Me virei sem deixar ele falar nada, abri a porta rapidamente e a fechei atrás de mim, assim que passei. Corri para sair daquela boate. Não me senti bem com aquela situação. Parecia estar traindo alguém. Ou talvez, de fato, não estivesse pronto para paquerar um homem, tão diretamente. Não entendia bem. Só sabia que algo estava errado.
• • • • •
Eu voltava ao portão de acesso da boate, apressado. Do hall de entrada, onde ficavam os caixas, vi Victor alterado na porta. Parei, num susto, tentando entender o que estava acontecendo. Embora o som da música atrás de mim ainda fosse alto, consegui ouvir o fim de uma frase que Victor praticamente gritava:
- ... sendo uns ridículos! Sabem, mais do que ninguém, que tenho 19 anos. Meu aniversário foi nessa droga de boate. E eu nunca precisei de documento para entrar aqui.
- Victor... - Bia chamou, por trás dele. Ele ignorou. Dei mais um passo.
- Ordens são ordens. - Falou Milton. Sua voz grave condizia com a primeira impressão que tive dele.
- Victor! - Falou Sophia, que estava ao lado do segurança. Ele a encarou. O olhar dela pedia para que ele se acalmasse. Então ela tentou falar. - Se eu soubesse que...
- Ah... Quer saber? - Victor disse, a interrompendo.

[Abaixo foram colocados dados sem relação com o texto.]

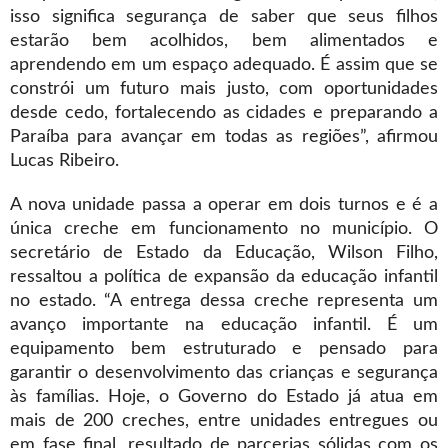
isso significa segurança de saber que seus filhos
estarão bem acolhidos, bem alimentados e
aprendendo em um espaço adequado. É assim que se
constrói um futuro mais justo, com oportunidades
desde cedo, fortalecendo as cidades e preparando a
Paraíba para avançar em todas as regiões”, afirmou
Lucas Ribeiro.
A nova unidade passa a operar em dois turnos e é a
única creche em funcionamento no município. O
secretário de Estado da Educação, Wilson Filho,
ressaltou a política de expansão da educação infantil
no estado. “A entrega dessa creche representa um
avanço importante na educação infantil. É um
equipamento bem estruturado e pensado para
garantir o desenvolvimento das crianças e segurança
às famílias. Hoje, o Governo do Estado já atua em
mais de 200 creches, entre unidades entregues ou
em fase final, resultado de parcerias sólidas com os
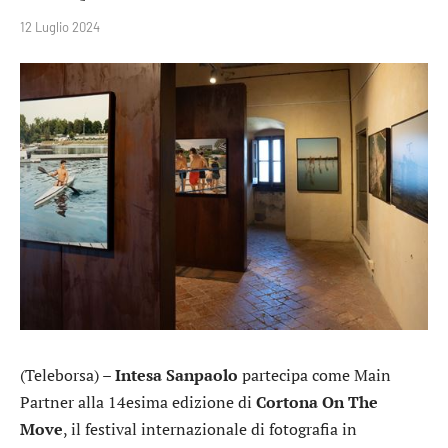
12 Luglio 2024
(Teleborsa) –
Intesa Sanpaolo
partecipa come Main
Partner alla 14esima edizione di
Cortona On The
Move
, il festival internazionale di fotografia in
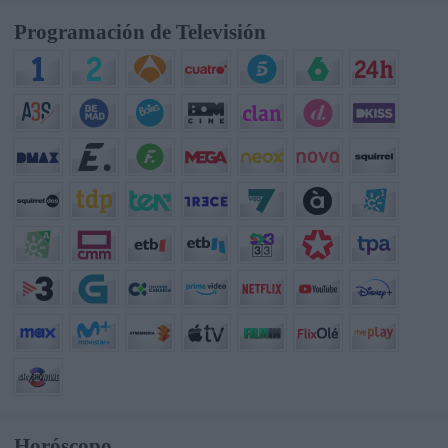
Programación de Televisión
Horóscopo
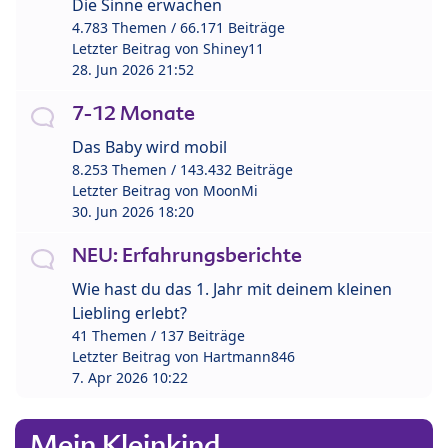
Die Sinne erwachen
4.783 Themen / 66.171 Beiträge
Letzter Beitrag von
Shiney11
28. Jun 2026 21:52
7-12 Monate
Das Baby wird mobil
8.253 Themen / 143.432 Beiträge
Letzter Beitrag von
MoonMi
30. Jun 2026 18:20
NEU: Erfahrungsberichte
Wie hast du das 1. Jahr mit deinem kleinen
Liebling erlebt?
41 Themen / 137 Beiträge
Letzter Beitrag von
Hartmann846
7. Apr 2026 10:22
Mein Kleinkind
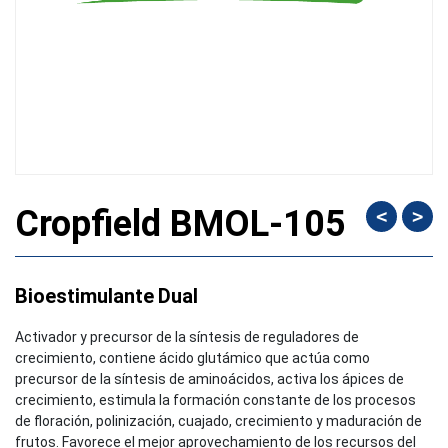
Cropfield BMOL-105
<
>
Bioestimulante
Dual
Activador y precursor de la síntesis de reguladores de
crecimiento, contiene ácido glutámico que actúa como
precursor de la síntesis de aminoácidos, activa los ápices de
crecimiento, estimula la formación constante de los procesos
de floración, polinización, cuajado, crecimiento y maduración de
frutos. Favorece el mejor aprovechamiento de los recursos del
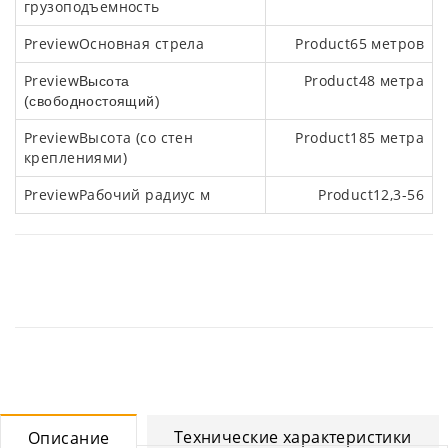
грузоподъемность
Основная стрела
65 метров
48 метра
Высота
(свободностоящий)
Высота (со стен
185 метра
креплениями)
Рабочий радиус м
12,3-56
Технические характеристики
Описание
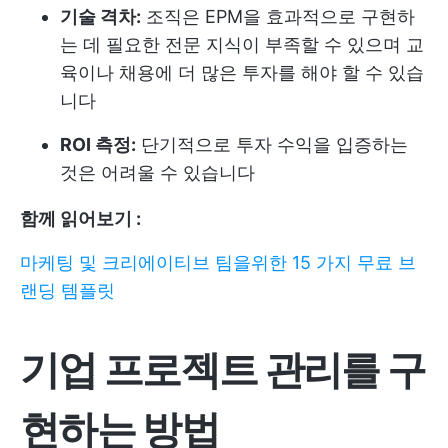
기술 격차:
조직은 EPM을 효과적으로 구현하
는 데 필요한 전문 지식이 부족할 수 있으며 교
육이나 채용에 더 많은 투자를 해야 할 수 있습
니다
ROI 측정:
단기적으로 투자 수익을 입증하는
것은 어려울 수 있습니다
함께 읽어보기 :
마케팅 및 크리에이티브 팀을위한 15 가지 무료 브
랜딩 템플릿
기업 프로젝트 관리를 구
현하는 방법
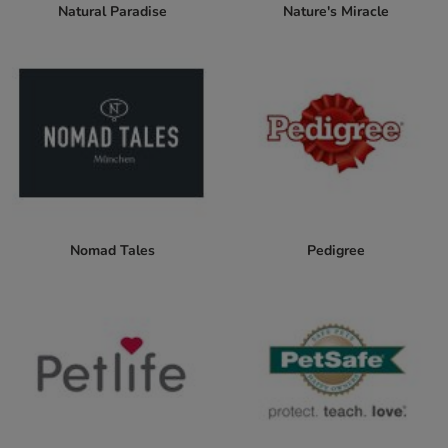
Natural Paradise
Nature's Miracle
Nomad Tales
Pedigree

Voltou a encarar Milton. - Quero ver vocês me impedirem...
Ele deu um passo. Milton segurou seu braço direito, impedindo que ele continuasse. Victor fechou a mão do braço livre com força. Em seu rosto vi ódio. Instintivamente gritei:
- Victor!
Ele me olhou. A respiração dele estava ofegante. Dei alguns passos, me aproximando. Seu rosto mudou de expressão. Mesmo com o cenho ainda franzido, notei certo alívio em seu olhar. Aquela expressão no olhar eu já tinha visto antes, em outra pessoa. Quando finalmente respondi Davi, depois de deixá-lo por um tempo falando só.